Bath stands against genocide with cry for justice and end to arms sales

Bath’s streets echoed with the voices of hundreds of residents on Saturday April 27. Their collective cry was a powerful stand against the sale of weapons to Israel and a plea for an end to the genocide in Gaza Following speeches, the protesters marched through the city centre, occasionally stopping for a minute’s silence to read aloud the names of children killed in Gaza since October 7, when Hamas terrorists crossed into Israel to launch the deadliest attack on Jews since the Holocaust taking hundreds of innocent civilians hostage. People carried placards of Palestinian children during the latest march which have been a regular occurrence over the last six months.

Lara Amro, a Jordanian of Palestinian descent, studying at the University of Bath, spoke about the history of her family’s expulsion from Palestine in 1948. Both her parents were Palestinian refugees in Jordan: her father was three years old when he and his family escaped from Hebron city to Jordanian refugee camps, and her mother and sisters were born in Palestinian refugee camps in Jordan, after their parents fled Haifa in 1948.

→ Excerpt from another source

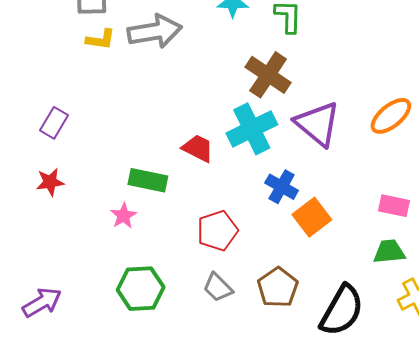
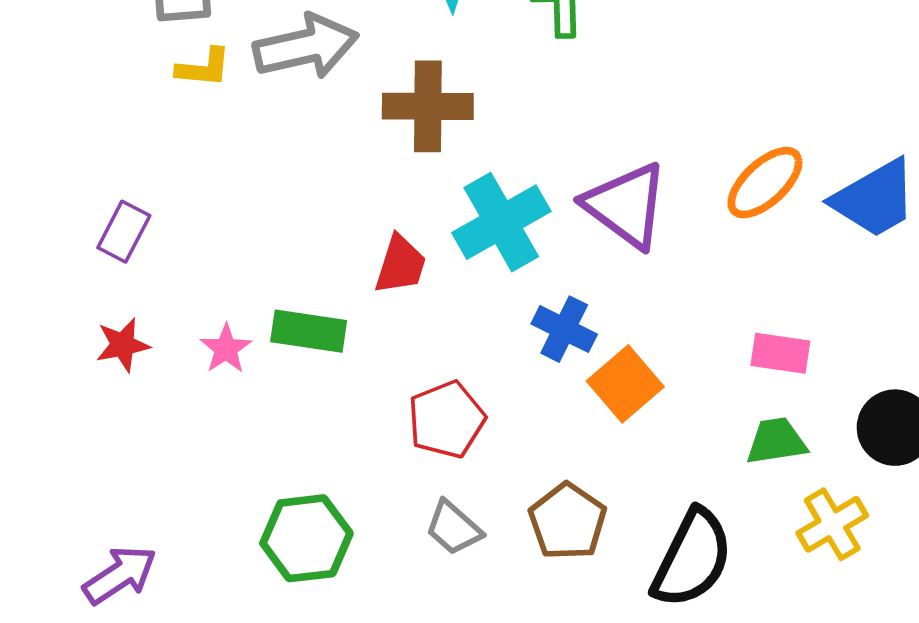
brown cross: (268, 75) -> (428, 106), moved, turned -30
red trapezoid: (198, 148) -> (401, 265), turned 84
pink star: (124, 216) -> (226, 349), moved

“I was born and raised in Jordan, but I have been always been in love and dreaming of a home I have never seen - Palestine. In 1948 both my grandparents locked the doors to their homes -in Palestine when they escaped, and took the keys with them to Jordan. They were certain that they’d go back home. The key has been passed on one generation to the next: 75 years later I still have my grandparents’ keys, hoping that I will go back home, to Palestine. But now my grandparents homes, farms and towns have been demolished. Those who didn’t escape were murdered, and illegal Israeli settlements were built over my land, over my people’s blood. Myself and 9 million other Palestinians in diaspora are still dreaming of our homes back in Palestine and that we will go back home one day. That’s why the key is a strong symbol of the Palestinian resistance.”

Ameerah Lebaqa, a resident and student of Palestinian descent whose three year old cousins were recently killed by an Israeli airstrike in Gaza and plunged under rubble, said: “We will never forget the rest of the world who let this go on; the world leaders who provided the weapons to be used against a defenceless population, the media that convinced us that somehow Palestinians deserved to die. What kind of world are we creating if one country has the power to collectively starve an entire population, destroying their livelihoods and blocking their aid trucks, snatching away their only hope and lifeline? What kind of world are we creating if we can allow the unimaginable to become the norm as we risk becoming desensitized to the horrors of a dystopian reality that should forever shock us to the core?”

Jane Samson from Bath Campaigns Network paid tribute to the courage of students and staff at American universities who: “have ignited a forest fire of mass protest that has now hopped across the Atlantic to European soil.”

She described the violent arrest of an economics professor at Emory University, Atlanta, who was “hurled” to the ground and handcuffed despite her telling the police repeatedly that she is a professor.

“Though we are truly in frightening times, their bravery gives us renewed hope in the future of humanity.”

She also paid tribute to the bravery of hundreds of thousands of anti-Zionist Jews protesting in so many countries across the globe who “abhor the genocide in Gaza and want an end to Israel’s occupation”.

David Searby, from Bath Campaigns Network spoke about the role of the UK arms trade: “The UK has clear rules for stopping innocent deaths arising from our arms exports: a licence for arms exports cannot be granted, or could be revoked, if there is a clear risk that the items might be used to “commit or facilitate” a serious violation of international humanitarian law. “If there is one place that international law is being violated, it is Gaza today.

“UN experts have called on all states to immediately suspend arms exports to Israel, as required by the 1949 Geneva Conventions and the Genocide Convention. The UK is putting itself at legal risk by ignoring this advice, and is out of step with countries like Canada, Belgium, Spain, Holland and Italy, who have already stopped arms exports arms to Israel.

“Stopping UK arms exports to Israel is important to send a strong international message that we refuse to be complicit with the ongoing slaughter in Gaza.”

Matthew Alford, lecturer of politics at the University of Bath spoke about the power of protest and how the Anti-war Movement plays its part – but the pressure has to be sustained. “Over the years I have learned that anti-war protesters are committed, joyful – and right. And at local protests like this, we are all playing our part.”

The next Bath Gaza protest march will be on Saturday, May 11 gathering in Kingston Parade by the Abbey at noon.